Data excerpts:
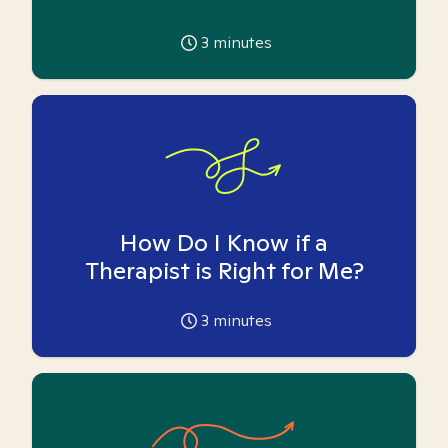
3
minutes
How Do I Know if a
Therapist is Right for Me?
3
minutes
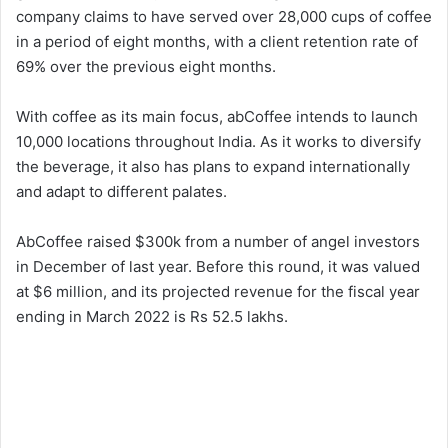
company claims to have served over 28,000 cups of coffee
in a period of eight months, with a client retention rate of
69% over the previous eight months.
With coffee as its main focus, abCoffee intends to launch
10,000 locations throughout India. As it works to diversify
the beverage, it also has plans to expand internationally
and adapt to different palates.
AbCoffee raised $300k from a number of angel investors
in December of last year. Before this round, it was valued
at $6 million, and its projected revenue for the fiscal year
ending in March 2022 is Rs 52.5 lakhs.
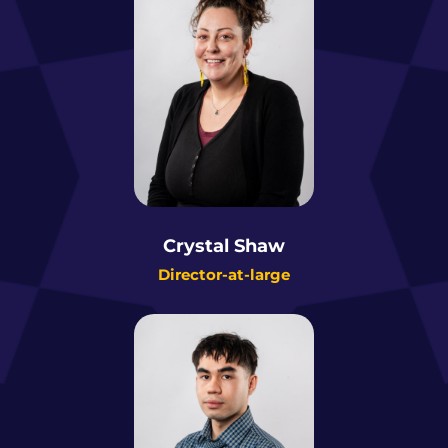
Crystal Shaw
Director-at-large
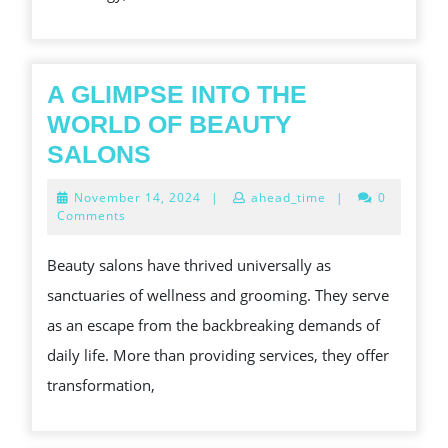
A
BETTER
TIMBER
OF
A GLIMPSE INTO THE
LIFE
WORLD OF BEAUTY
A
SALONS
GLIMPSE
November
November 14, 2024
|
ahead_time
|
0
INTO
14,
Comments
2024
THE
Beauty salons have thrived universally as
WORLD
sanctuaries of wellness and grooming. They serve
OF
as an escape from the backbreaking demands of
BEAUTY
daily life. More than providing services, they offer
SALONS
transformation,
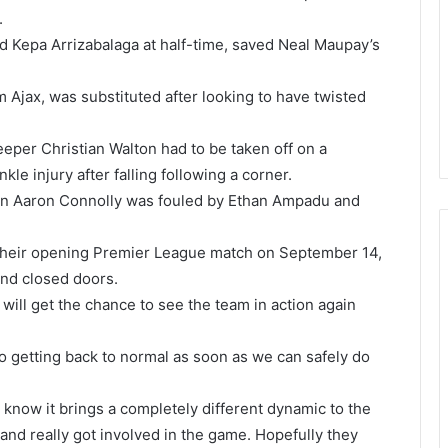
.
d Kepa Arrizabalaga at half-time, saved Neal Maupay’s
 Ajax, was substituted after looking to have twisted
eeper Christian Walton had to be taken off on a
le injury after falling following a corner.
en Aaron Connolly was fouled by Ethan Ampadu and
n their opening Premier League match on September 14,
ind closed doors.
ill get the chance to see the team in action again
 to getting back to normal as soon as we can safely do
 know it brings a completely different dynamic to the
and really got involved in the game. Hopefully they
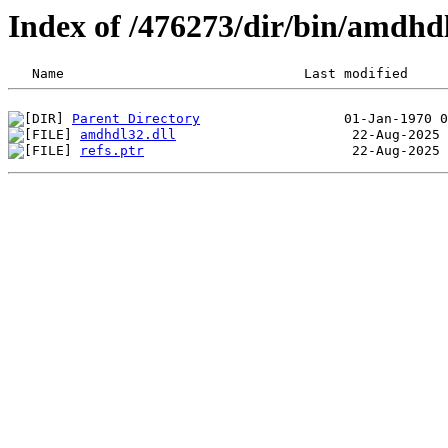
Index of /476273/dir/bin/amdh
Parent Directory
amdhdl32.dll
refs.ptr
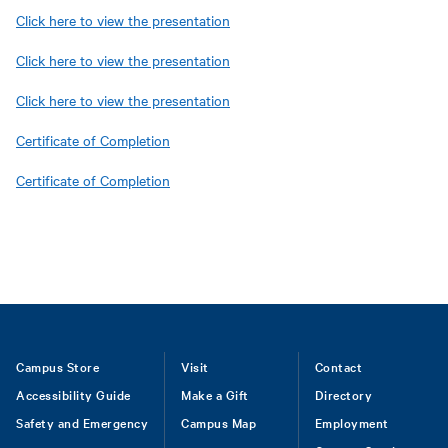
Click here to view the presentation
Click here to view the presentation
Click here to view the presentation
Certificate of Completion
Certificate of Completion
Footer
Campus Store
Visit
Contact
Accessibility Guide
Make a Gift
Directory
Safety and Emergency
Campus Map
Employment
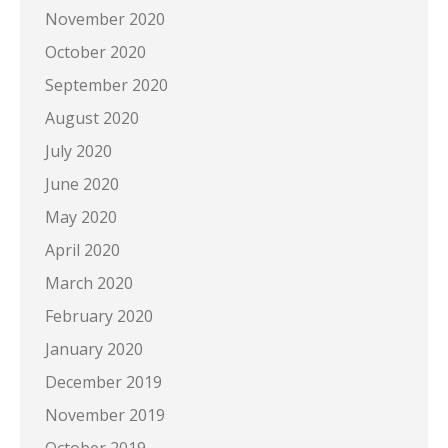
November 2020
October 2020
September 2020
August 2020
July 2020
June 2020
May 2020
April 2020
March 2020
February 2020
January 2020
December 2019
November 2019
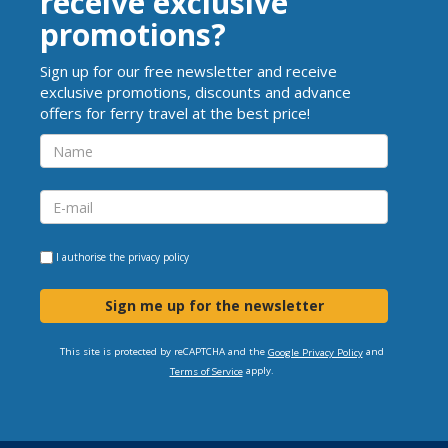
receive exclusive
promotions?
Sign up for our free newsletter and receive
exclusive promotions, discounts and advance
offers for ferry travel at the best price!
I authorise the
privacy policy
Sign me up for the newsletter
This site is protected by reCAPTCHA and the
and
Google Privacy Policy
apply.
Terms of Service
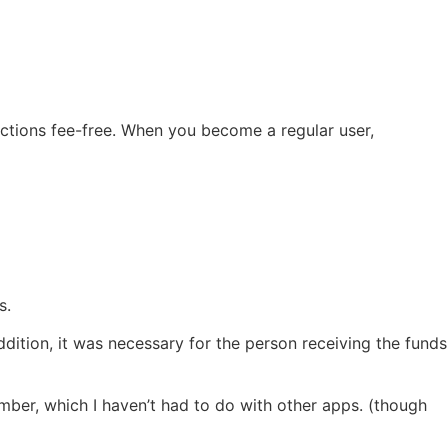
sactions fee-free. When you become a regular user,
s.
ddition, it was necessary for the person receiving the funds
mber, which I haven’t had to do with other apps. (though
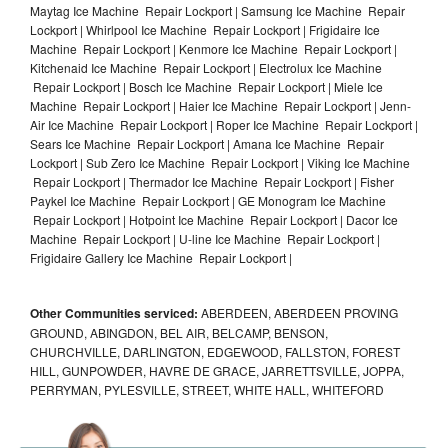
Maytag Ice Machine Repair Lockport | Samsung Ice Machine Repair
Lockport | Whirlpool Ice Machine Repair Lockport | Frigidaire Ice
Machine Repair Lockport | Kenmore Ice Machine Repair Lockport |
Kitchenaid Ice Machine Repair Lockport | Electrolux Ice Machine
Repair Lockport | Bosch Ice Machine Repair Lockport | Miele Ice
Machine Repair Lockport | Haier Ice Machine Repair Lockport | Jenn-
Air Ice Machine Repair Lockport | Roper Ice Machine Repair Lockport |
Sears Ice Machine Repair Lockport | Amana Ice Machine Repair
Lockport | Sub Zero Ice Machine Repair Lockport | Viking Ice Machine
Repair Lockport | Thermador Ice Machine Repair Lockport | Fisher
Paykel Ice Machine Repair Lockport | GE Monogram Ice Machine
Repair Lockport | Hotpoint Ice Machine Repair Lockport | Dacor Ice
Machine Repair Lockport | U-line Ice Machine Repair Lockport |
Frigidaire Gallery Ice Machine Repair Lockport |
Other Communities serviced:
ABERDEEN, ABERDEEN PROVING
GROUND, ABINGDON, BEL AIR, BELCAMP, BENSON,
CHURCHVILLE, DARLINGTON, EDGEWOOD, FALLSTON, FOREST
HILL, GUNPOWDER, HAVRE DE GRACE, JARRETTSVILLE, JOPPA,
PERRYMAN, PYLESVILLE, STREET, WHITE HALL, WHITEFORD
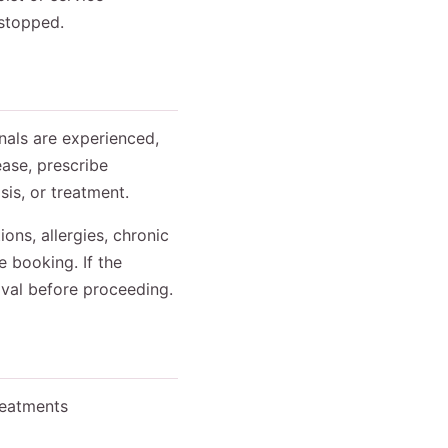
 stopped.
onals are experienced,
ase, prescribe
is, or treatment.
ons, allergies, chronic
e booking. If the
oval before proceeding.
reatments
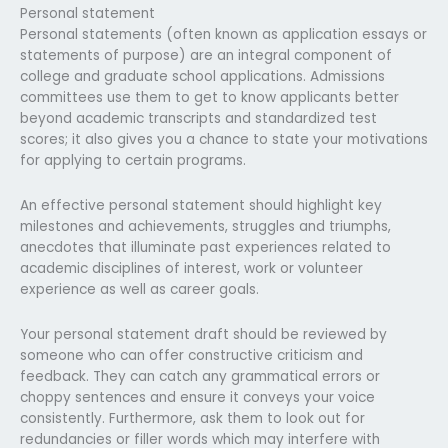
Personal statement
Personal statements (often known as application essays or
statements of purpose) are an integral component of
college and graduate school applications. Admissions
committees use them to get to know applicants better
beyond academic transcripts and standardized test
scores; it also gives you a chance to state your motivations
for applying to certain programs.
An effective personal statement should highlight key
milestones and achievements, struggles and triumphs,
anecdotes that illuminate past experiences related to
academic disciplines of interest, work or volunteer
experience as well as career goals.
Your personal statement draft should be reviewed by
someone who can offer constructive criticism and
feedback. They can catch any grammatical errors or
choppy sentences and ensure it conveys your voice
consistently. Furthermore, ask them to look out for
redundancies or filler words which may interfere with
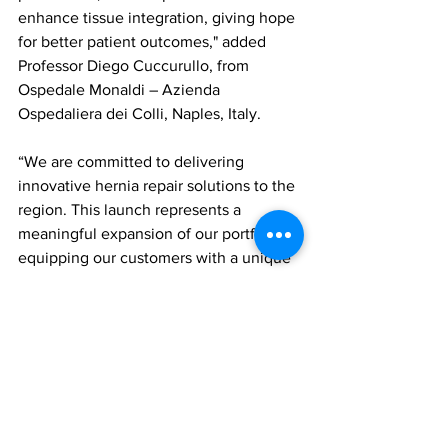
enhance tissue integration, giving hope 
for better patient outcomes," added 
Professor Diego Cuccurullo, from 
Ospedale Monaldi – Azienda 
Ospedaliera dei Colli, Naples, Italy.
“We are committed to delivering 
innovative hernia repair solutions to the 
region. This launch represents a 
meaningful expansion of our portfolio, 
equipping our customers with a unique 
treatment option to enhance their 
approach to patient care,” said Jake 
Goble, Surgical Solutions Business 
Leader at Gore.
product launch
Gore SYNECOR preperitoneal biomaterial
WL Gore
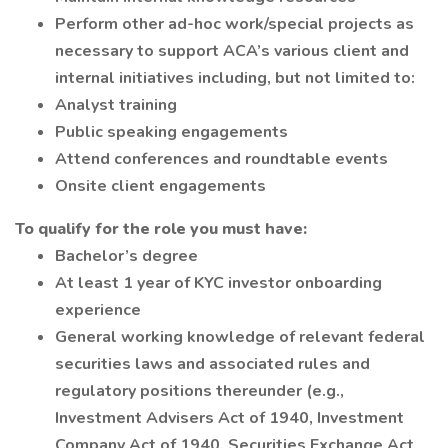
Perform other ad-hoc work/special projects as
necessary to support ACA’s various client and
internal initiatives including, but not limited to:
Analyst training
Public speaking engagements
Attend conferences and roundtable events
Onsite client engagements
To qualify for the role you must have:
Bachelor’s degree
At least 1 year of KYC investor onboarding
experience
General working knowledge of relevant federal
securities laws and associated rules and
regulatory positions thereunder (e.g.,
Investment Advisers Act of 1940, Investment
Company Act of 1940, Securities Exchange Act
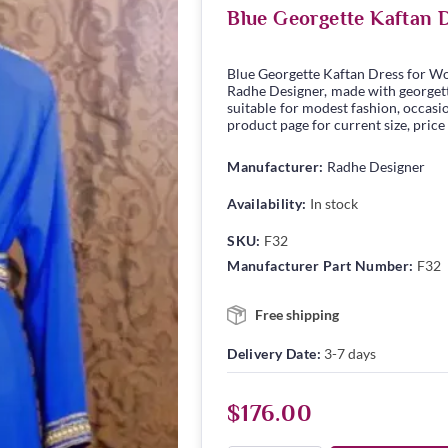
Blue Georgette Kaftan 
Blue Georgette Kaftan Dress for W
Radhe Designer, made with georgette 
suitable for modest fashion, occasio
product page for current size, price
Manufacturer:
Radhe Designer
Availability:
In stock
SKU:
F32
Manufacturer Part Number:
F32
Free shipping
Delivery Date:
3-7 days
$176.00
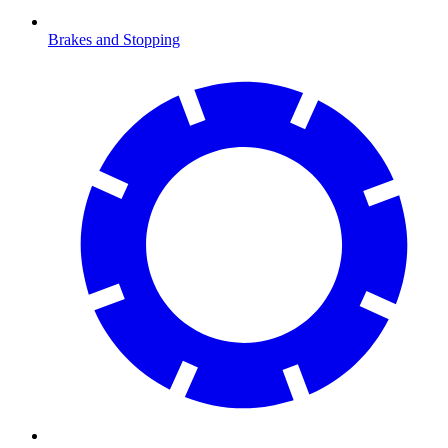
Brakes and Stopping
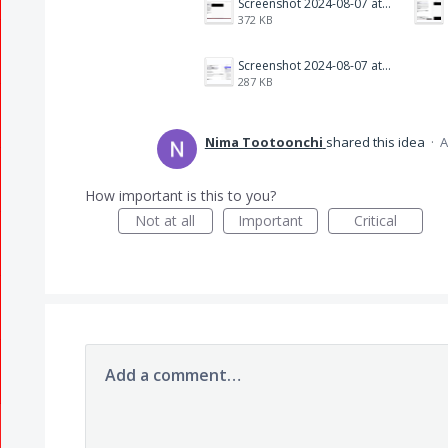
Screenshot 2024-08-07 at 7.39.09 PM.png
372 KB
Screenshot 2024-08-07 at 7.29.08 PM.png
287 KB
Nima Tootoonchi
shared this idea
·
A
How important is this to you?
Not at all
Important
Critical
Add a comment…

== Exercise instructions ==
Across the records above, show each line containing the word "launch".

== Output for this task ==
With coffee as its main focus, abCoffee intends to launch
region. This launch represents a 
product launch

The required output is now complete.